■ **Exercise**:
When you retype the data, keep every word exactly and include none of the pictures.
*** Records provided ***
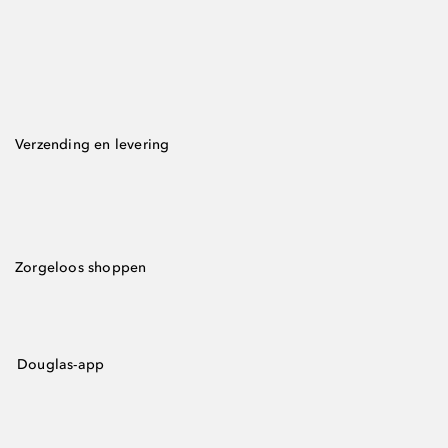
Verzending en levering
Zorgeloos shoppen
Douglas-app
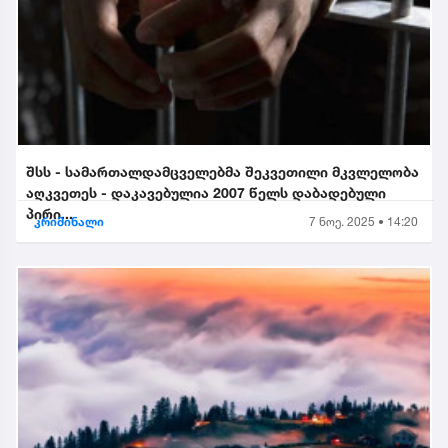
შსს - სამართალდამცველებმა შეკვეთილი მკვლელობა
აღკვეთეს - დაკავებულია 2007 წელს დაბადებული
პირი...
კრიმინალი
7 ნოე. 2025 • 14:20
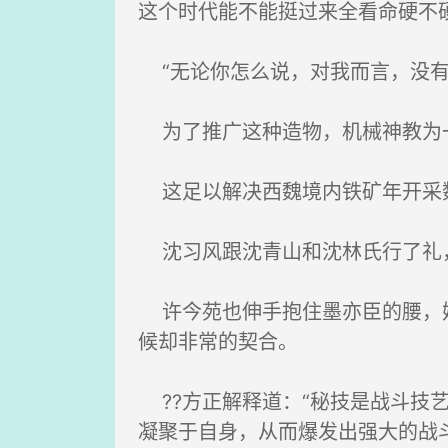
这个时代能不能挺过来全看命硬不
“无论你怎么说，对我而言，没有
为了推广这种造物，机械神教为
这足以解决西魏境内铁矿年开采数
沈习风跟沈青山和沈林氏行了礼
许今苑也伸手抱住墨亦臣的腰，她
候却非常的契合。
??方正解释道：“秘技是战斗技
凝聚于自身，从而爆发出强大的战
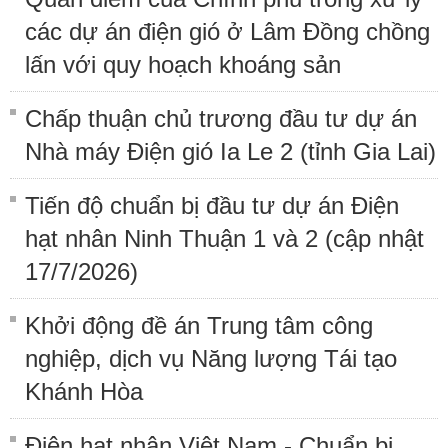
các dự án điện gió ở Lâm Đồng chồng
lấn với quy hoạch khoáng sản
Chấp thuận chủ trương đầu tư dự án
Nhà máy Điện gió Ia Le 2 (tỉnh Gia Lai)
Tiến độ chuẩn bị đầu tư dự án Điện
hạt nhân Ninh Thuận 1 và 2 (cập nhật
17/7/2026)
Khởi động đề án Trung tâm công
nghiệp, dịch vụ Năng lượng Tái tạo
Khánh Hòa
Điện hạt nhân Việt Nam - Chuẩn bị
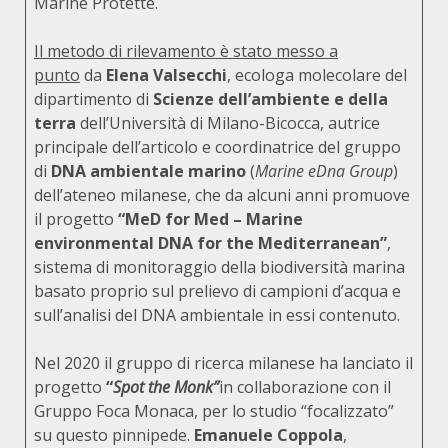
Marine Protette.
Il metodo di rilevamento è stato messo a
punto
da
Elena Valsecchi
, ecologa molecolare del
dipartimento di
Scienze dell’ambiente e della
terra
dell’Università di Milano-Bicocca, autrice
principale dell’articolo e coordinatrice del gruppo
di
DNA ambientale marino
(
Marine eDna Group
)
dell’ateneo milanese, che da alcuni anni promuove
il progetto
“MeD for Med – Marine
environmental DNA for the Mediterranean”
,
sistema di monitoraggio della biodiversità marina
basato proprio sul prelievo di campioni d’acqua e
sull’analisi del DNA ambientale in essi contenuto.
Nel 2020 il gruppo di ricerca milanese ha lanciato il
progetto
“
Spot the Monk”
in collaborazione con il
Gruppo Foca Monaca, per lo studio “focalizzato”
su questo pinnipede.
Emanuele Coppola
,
*** End of Records provided ***
■ **Solution below**:
Verzending en levering
Zorgeloos shoppen
Douglas-app
შსს - სამართალდამცველებმა შეკვეთილი მკვლელობა
აღკვეთეს - დაკავებულია 2007 წელს დაბადებული
პირი...
კრიმინალი
7 ნოე. 2025 • 14:20
这个时代能不能挺过来全看命硬不
“无论你怎么说，对我而言，没有
为了推广这种造物，机械神教为
这足以解决西魏境内铁矿年开采数
沈习风跟沈青山和沈林氏行了礼
许今苑也伸手抱住墨亦臣的腰，她
候却非常的契合。
??方正解释道：“秘技是战斗技
凝聚于自身，从而爆发出强大的战
các dự án điện gió ở Lâm Đồng chồng
lấn với quy hoạch khoáng sản
Chấp thuận chủ trương đầu tư dự án
Nhà máy Điện gió Ia Le 2 (tỉnh Gia Lai)
Tiến độ chuẩn bị đầu tư dự án Điện
hạt nhân Ninh Thuận 1 và 2 (cập nhật
17/7/2026)
Khởi động đề án Trung tâm công
nghiệp, dịch vụ Năng lượng Tái tạo
Khánh Hòa
Điện hạt nhân Việt Nam - Chuẩn bị
Marine Protette.
Il metodo di rilevamento è stato messo a
punto
da
Elena Valsecchi
, ecologa molecolare del
dipartimento di
Scienze dell’ambiente e della
terra
dell’Università di Milano-Bicocca, autrice
principale dell’articolo e coordinatrice del gruppo
di
DNA ambientale marino
(
Marine eDna Group
)
dell’ateneo milanese, che da alcuni anni promuove
il progetto
“MeD for Med – Marine
environmental DNA for the Mediterranean”
,
sistema di monitoraggio della biodiversità marina
basato proprio sul prelievo di campioni d’acqua e
sull’analisi del DNA ambientale in essi contenuto.
Nel 2020 il gruppo di ricerca milanese ha lanciato il
progetto
“
Spot the Monk”
in collaborazione con il
Gruppo Foca Monaca, per lo studio “focalizzato”
su questo pinnipede.
Emanuele Coppola
,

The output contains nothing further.